ROBERT A. GLAZER, M.D., MEMORANDUM*
Defendant-Appellant.
Appeal from the United States District Court
for the Central District of California
Otis D. Wright II, District Judge, Presiding
Argued and Submitted February 5, 2021
Pasadena, California
Before: GOULD, OWENS, and VANDYKE, Circuit Judges.
Defendant-Appellant Robert Glazer (“Glazer”) appeals from his conviction
following a jury trial for conspiracy to commit health care fraud, in violation of 18
U.S.C. § 1349, and twelve counts of health care fraud, in violation of 18 U.S.C.
§ 1347. Glazer, a medical doctor who operated his own clinic, conspired with
others to fraudulently bill Medicare for services not rendered and for services
*
This disposition is not appropriate for publication and is not precedent
except as provided by Ninth Circuit Rule 36-3.
“medically unnecessary” within the meaning of the Medicare regulations.
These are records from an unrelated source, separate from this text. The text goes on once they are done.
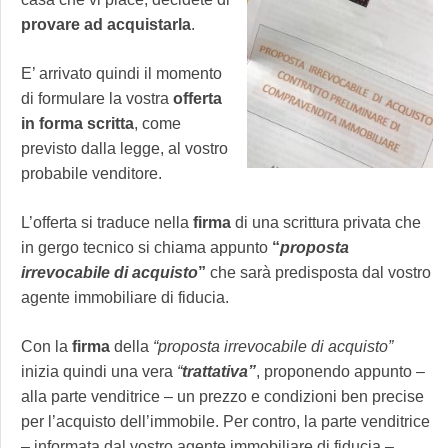
provare ad acquistarla
.
E’ arrivato quindi il momento
di formulare la vostra
offerta
in forma scritta
, come
previsto dalla legge, al vostro
probabile venditore.
L’offerta si traduce nella
firma
di una scrittura privata che
in gergo tecnico si chiama appunto
“
proposta
irrevocabile di acquisto
”
che sarà predisposta dal vostro
agente immobiliare di fiducia.
Con la
firma
della
“proposta irrevocabile di acquisto”
inizia quindi una vera
“
trattativa”
, proponendo appunto –
alla parte venditrice – un prezzo e condizioni ben precise
per l’acquisto dell’immobile. Per contro, la parte venditrice
– informata dal vostro agente immobiliare di fiducia –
Glazer
was sentenced to 120 months’ imprisonment and two years of supervised release.
We have jurisdiction under 28 U.S.C. § 1291 and 18 U.S.C. § 3742(a), and we
affirm.
1. Glazer contends that the district court erred by allowing the government
to question Glazer and another defense witness about the veracity of other
witnesses, and that this error required reversal. The government concedes that the
questioning was improper, but it contends that any error was harmless due to
strong evidence of guilt. We review for plain error, see United States v. Del Toro-
Barboza, 673 F.3d 1136, 1152 (9th Cir. 2012), and we agree with the government.
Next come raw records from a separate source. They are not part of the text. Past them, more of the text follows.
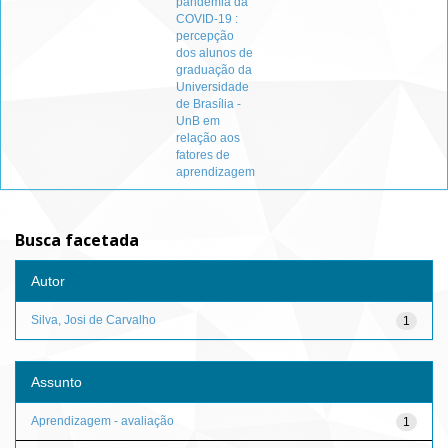
pandemia da
COVID-19 :
percepção
dos alunos de
graduação da
Universidade
de Brasília -
UnB em
relação aos
fatores de
aprendizagem
Busca facetada
Autor
Silva, Josi de Carvalho
1
Assunto
Aprendizagem - avaliação
1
The rule is settled that “[a] prosecutor must not ask defendants during cross-
examination to comment on the truthfulness of other witnesses.” United States v.
Alcantara-Castillo, 788 F.3d 1186, 1191 (9th Cir. 2015). But here, even if the
government impermissibly did so, Glazer cannot show prejudice because the
portions of testimony on which Glazer was asked to comment were not likely to
bear significantly on Glazer’s credibility, and the evidence of Glazer’s guilt was
strong. See, e.g., United States v. Ramirez, 537 F.3d 1075, 1086 (9th Cir. 2008).
2. Glazer next contends that the district court’s method of selecting alternate
jurors was reversible error. We disagree. It is undisputed that the district court’s
method of selecting alternate jurors did not comport with Fed. R. Crim. P. 24(c),
2
which requires that an alternate juror have the same qualifications and be selected
and sworn in the same manner as any other juror. Here an error occurred because
the alternate jurors were designated separately at the start of deliberations. We
conclude, however, that the error did not affect Glazer’s substantial rights, as
required on plain error review, see United States v. Lindsey, 634 F.3d 541, 551 (9th
Cir. 2011), because the alternates did not participate in jury deliberations.
3. Glazer’s contention that the district court’s questions and comments
during trial projected to the jury a prejudicial appearance of partiality also fails.
We review claims of judicial misconduct in supervising trials for abuse of
discretion. United States v. Morgan, 376 F.3d 1002, 1006–07 (9th Cir. 2004).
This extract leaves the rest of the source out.